Os melhores jovens, aqueles que se entristecem ao observar as desigualdades sociais e a miséria humana, se tomam presa fácil das idéias que apontam para uma solução rápida. Correntes religiosas ou políticas desse tipo sensibilizam e conquistam a mocidade. Aí surge outro ingrediente, bem conhecido por todos nós: a vaidade. O jovem "veste a pele" do herói e se sente especial, porque luta por causas tão nobres. Ele se exibe e se destaca, o que satisfaz seus prazeres eróticos ligados à vaidade, mas o faz em nome da justiça.
O aspecto mais importante dessas ideologias é que partem do seguinte princípio: a vontade das pessoas trará a mudança pretendida. A meu ver, seus adeptos defendem uma idéia, sem se preocupar em saber se ela é viável ou não. Infelizmente, quase sempre se trata de causas impossíveis, porque esbarram em algumas características biológicas de nossa espécie. Apenas para exemplificar: não adianta lutar pela igualdade, quando é óbvio que somos todos desiguais; não adianta perdoar nossos agressores, se não vier do coração. As belas idéias se baseiam em conceitos e não em fatos, ou seja, se a realidade não estiver de acordo com o que a gente pensa, dane-se a realidade! Antes pudéssemos fazer isso... É evidente, porém, que só o espírito jovem e onipotente consegue ter uma visão tão utópica e linear da vida.

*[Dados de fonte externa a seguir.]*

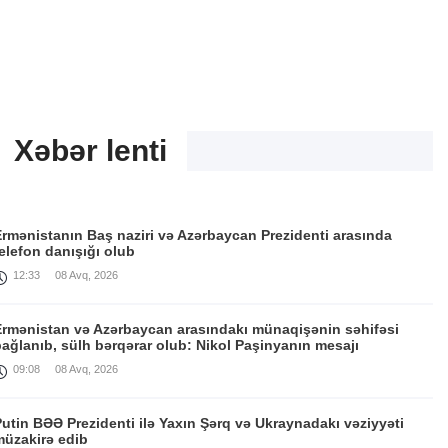
Xəbər lenti
rmənistanın Baş naziri və Azərbaycan Prezidenti arasında
elefon danışığı olub
12:33
08 Avq, 2026
Ermənistan və Azərbaycan arasındakı münaqişənin səhifəsi
ağlanıb, sülh bərqərar olub: Nikol Paşinyanın mesajı
09:08
08 Avq, 2026
utin BƏƏ Prezidenti ilə Yaxın Şərq və Ukraynadakı vəziyyəti
müzakirə edib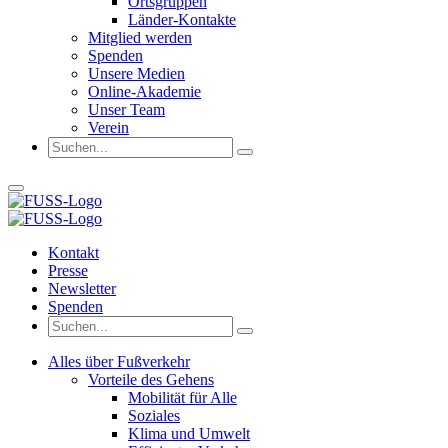
Ortsgruppen
Länder-Kontakte
Mitglied werden
Spenden
Unsere Medien
Online-Akademie
Unser Team
Verein
Kontakt
Presse
Newsletter
Spenden
Alles über Fußverkehr
Vorteile des Gehens
Mobilität für Alle
Soziales
Klima und Umwelt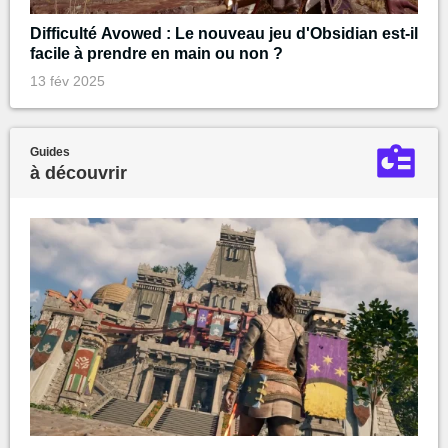
Difficulté Avowed : Le nouveau jeu d'Obsidian est-il
facile à prendre en main ou non ?
13 fév 2025
Guides
à découvrir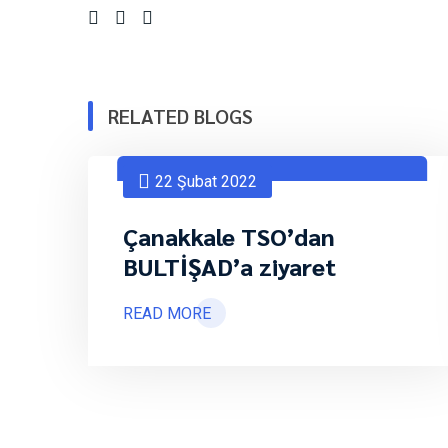
RELATED BLOGS
22 Şubat 2022
Çanakkale TSO’dan
BULTİŞAD’a ziyaret
READ MORE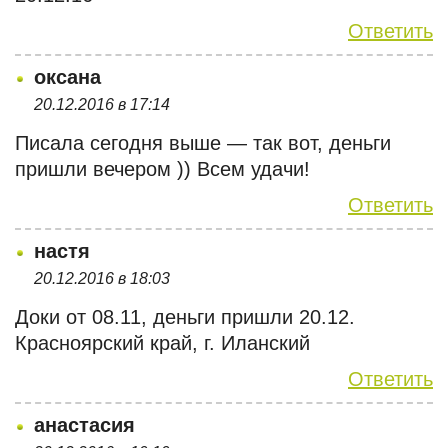
Ответить
оксана
20.12.2016 в 17:14
Писала сегодня выше — так вот, деньги
пришли вечером )) Всем удачи!
Ответить
настя
20.12.2016 в 18:03
Доки от 08.11, деньги пришли 20.12.
Красноярский край, г. Иланский
Ответить
анастасия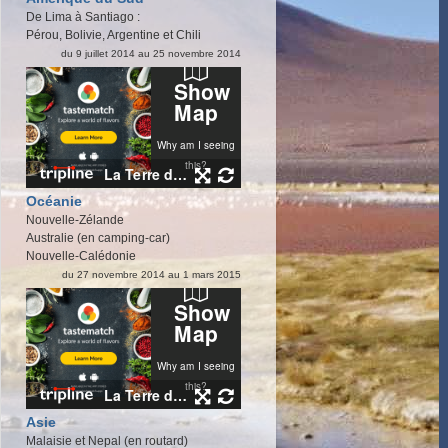
De Lima à Santiago :
Pérou, Bolivie, Argentine et Chili
du 9 juillet 2014 au 25 novembre 2014
Océanie
Nouvelle-Zélande
Australie (en camping-car)
Nouvelle-Calédonie
du 27 novembre 2014 au 1 mars 2015
Asie
Malaisie et Nepal (en routard)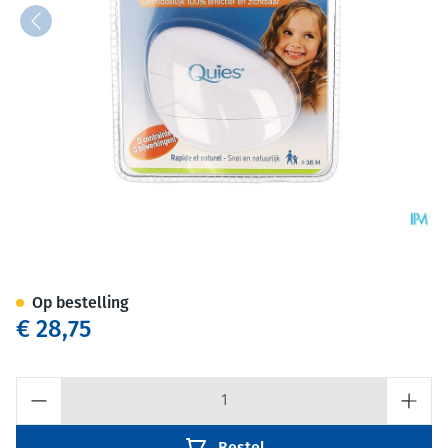
Quies A/luizen+neten Electr
Op bestelling
€ 28,75
Aantal
Bestel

A onipotência nesse caso significa imaginar que seremos capazes de adaptar o mundo às nossas idéias, convicções e vontades. Unidos, teremos força para varrer a dor e a miséria da face da Terra. A partir dessas premissas, o jovem passa a ter certeza de que todos os obstáculos serão superados e o bem prevalecerá sobre o mal.
Tais teorias mostram bons sentimentos e, à primeira vista, parecem muito bonitas. No entanto, não primam pelo bom senso e pela lógica. Todo o processo mental é incrivelmente pretensioso e arrogante. Cada ser humano precisa se adaptar aos fatos da vida, mesmo quando são menos atraentes que nossos ideais. Teremos de aceitar a realidade, pois este é o melhor mundo que o homem foi capaz de construir até o presente momento. A conclusão poderá decepcionar os que sonharam com utopias. Ao comparar fatos verdadeiros com falsas idéias, passarão a detestar os fatos. O erro, porém, está na impropriedade da comparação.

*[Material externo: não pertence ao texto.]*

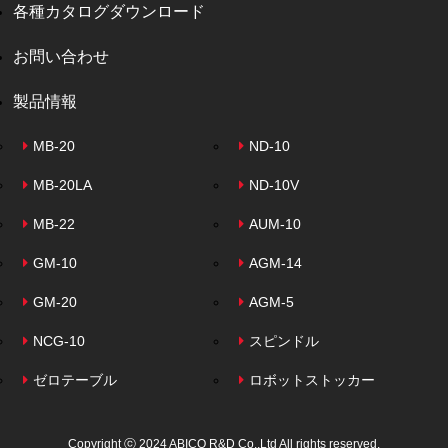
各種カタログダウンロード
お問い合わせ
製品情報
MB-20
ND-10
MB-20LA
ND-10V
MB-22
AUM-10
GM-10
AGM-14
GM-20
AGM-5
NCG-10
スピンドル
ゼロテーブル
ロボットストッカー
Copyright ⓒ 2024 ABICO R&D Co.,Ltd All rights reserved.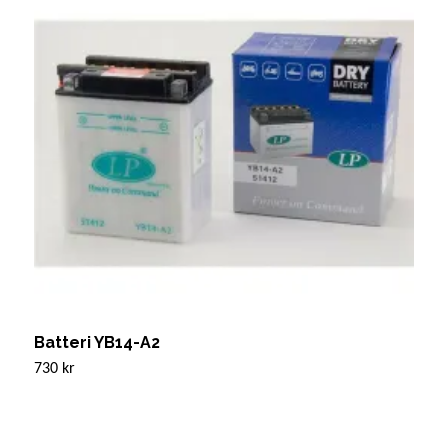
Batteri YB14-A2
B
730 kr
6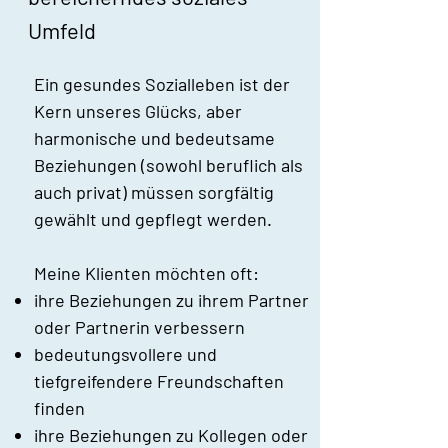
Umfeld
Ein gesundes Sozialleben ist der
Kern unseres Glücks, aber
harmonische und bedeutsame
Beziehungen (sowohl beruflich als
auch privat) müssen sorgfältig
gewählt und gepflegt werden.
​Meine Klienten möchten oft:
ihre Beziehungen zu ihrem Partner
oder Partnerin verbessern
bedeutungsvollere und
tiefgreifendere Freundschaften
finden
ihre Beziehungen zu Kollegen oder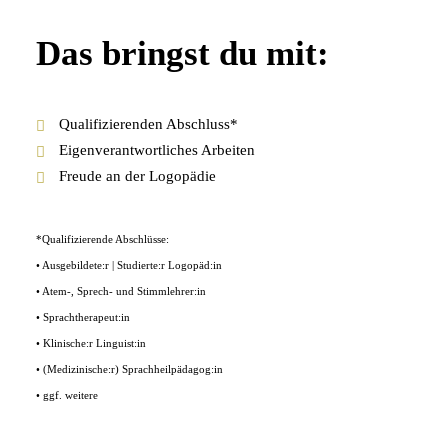
Das bringst du mit:
Qualifizierenden Abschluss*
Eigenverantwortliches Arbeiten
Freude an der Logopädie
*Qualifizierende Abschlüsse:
• Ausgebildete:r | Studierte:r Logopäd:in
• Atem-, Sprech- und Stimmlehrer:in
• Sprachtherapeut:in
• Klinische:r Linguist:in
• (Medizinische:r) Sprachheilpädagog:in
• ggf. weitere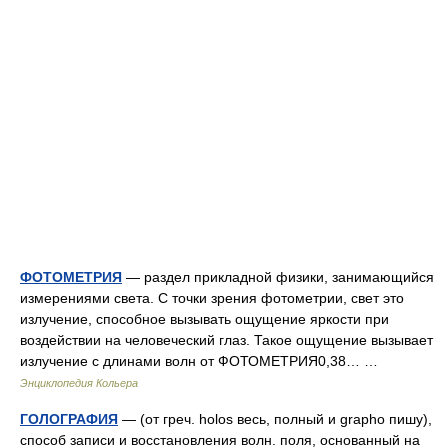
ФОТОМЕТРИЯ
— раздел прикладной физики, занимающийся
измерениями света. С точки зрения фотометрии, свет это
излучение, способное вызывать ощущение яркости при
воздействии на человеческий глаз. Такое ощущение вызывает
излучение с длинами волн от ФОТОМЕТРИЯ0,38… …
Энциклопедия Кольера
ГОЛОГРАФИЯ
— (от греч. holos весь, полный и grapho пишу),
способ записи и восстановления волн. поля, основанный на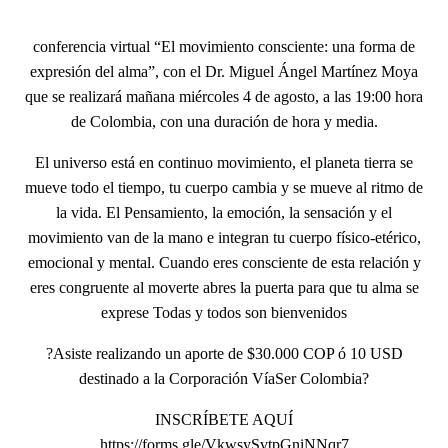
conferencia virtual “El movimiento consciente: una forma de
expresión del alma”, con el Dr. Miguel Ángel Martínez Moya
que se realizará mañana miércoles 4 de agosto, a las 19:00 hora
de Colombia, con una duración de hora y media.
El universo está en continuo movimiento, el planeta tierra se
mueve todo el tiempo, tu cuerpo cambia y se mueve al ritmo de
la vida. El Pensamiento, la emoción, la sensación y el
movimiento van de la mano e integran tu cuerpo físico-etérico,
emocional y mental. Cuando eres consciente de esta relación y
eres congruente al moverte abres la puerta para que tu alma se
exprese Todas y todos son bienvenidos
?Asiste realizando un aporte de $30.000 COP ó 10 USD
destinado a la Corporación VíaSer Colombia?
INSCRÍBETE AQUÍ
https://forms.gle/VkwsySvtpGniNNqr7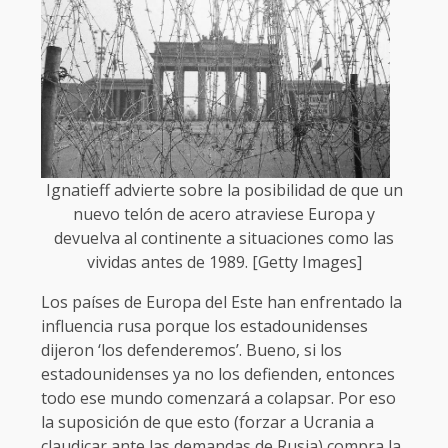
Ignatieff advierte sobre la posibilidad de que un
nuevo telón de acero atraviese Europa y
devuelva al continente a situaciones como las
vividas antes de 1989. [Getty Images]
Los países de Europa del Este han enfrentado la
influencia rusa porque los estadounidenses
dijeron ‘los defenderemos’. Bueno, si los
estadounidenses ya no los defienden, entonces
todo ese mundo comenzará a colapsar. Por eso
la suposición de que esto (forzar a Ucrania a
claudicar ante las demandas de Rusia) compra la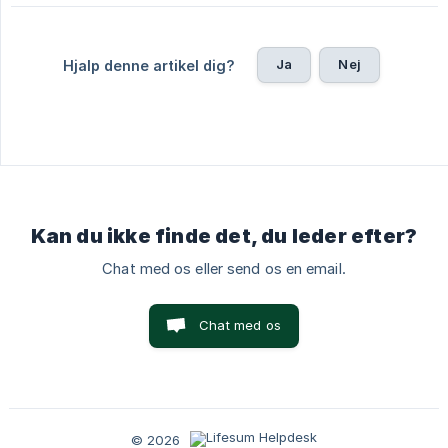
Ja
Nej
Hjalp denne artikel dig?
Kan du ikke finde det, du leder efter?
Chat med os eller send os en email.
Chat med os
© 2026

De qualquer forma, com o passar dos anos, vamos amadurecendo emocionalmente, vamos nos tornando menos onipotentes e mais humildes. Percebemos que nosso papel na história é mais modesto do que pensávamos. Acabamos substituindo belas idéias falsas por fatos concretos, que não são belos nem feios; são apenas fatos. Aprendemos a respeitar a realidade, a nos relacionar com ela, a nos adaptar. Percebemos que as coisas se modificam muito lentamente: não em função de nossa vontade, mas sim em virtude de complicados processos sociais. Compreendemos os limites que a biologia impõe às mudanças. Ao parar de brigar com a vida, passamos a navegar a favor da correnteza. Se pudermos interferir em algo, o faremos, tendo consciência de que será uma modesta contribuição e não um ato heróico. Se quisermos chamar essa atitude de "acomodação", tudo bem. Pessoalmente, acho que se trata de uma visão mais madura e adequada da vida. A idade da razão tem suas compensações.